▸ **WHAT TO PRODUCE**: Retype, exactly as written, every line from the one containing "Contact (339, 230)" through the last line of the records below, both included; skip the pictures.

▸ **MATERIAL FOR THIS TASK**:
%%

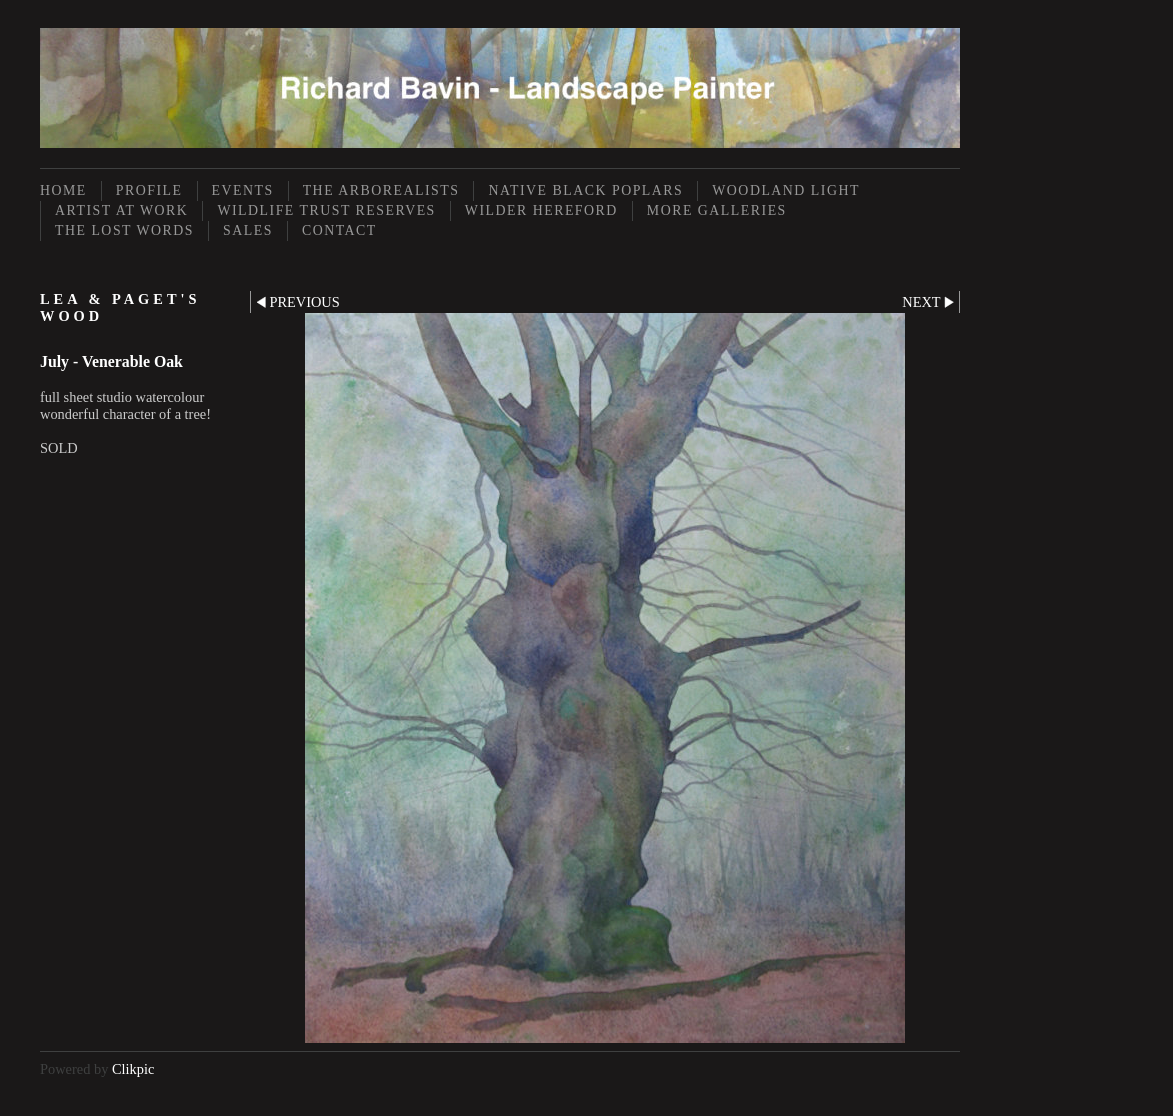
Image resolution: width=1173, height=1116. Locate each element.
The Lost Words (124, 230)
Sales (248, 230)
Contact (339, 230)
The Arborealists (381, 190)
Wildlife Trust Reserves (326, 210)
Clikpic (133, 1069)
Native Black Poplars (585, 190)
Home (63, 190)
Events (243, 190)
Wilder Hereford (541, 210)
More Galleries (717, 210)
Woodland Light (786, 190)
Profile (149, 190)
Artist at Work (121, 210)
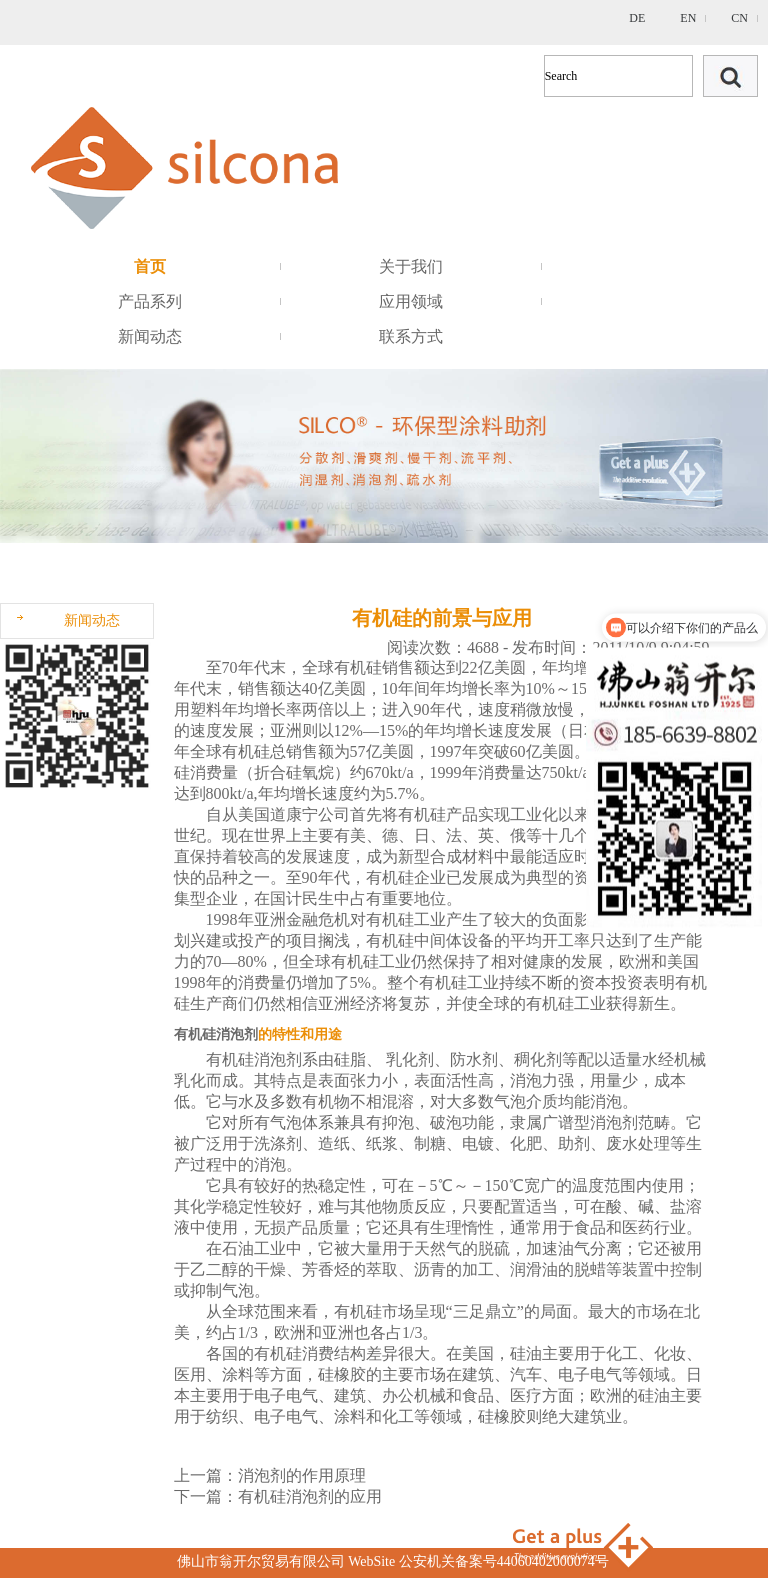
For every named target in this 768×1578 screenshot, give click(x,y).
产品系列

%%

▸ **REPLY**:
Contact (339, 230)
The Arborealists (381, 190)
Wildlife Trust Reserves (326, 210)
Clikpic (133, 1069)
Native Black Poplars (585, 190)
Home (63, 190)
Events (243, 190)
Wilder Hereford (541, 210)
More Galleries (717, 210)
Woodland Light (786, 190)
Profile (149, 190)
Artist at Work (121, 210)
For every named target in this 768×1578 screenshot, give click(x,y).
产品系列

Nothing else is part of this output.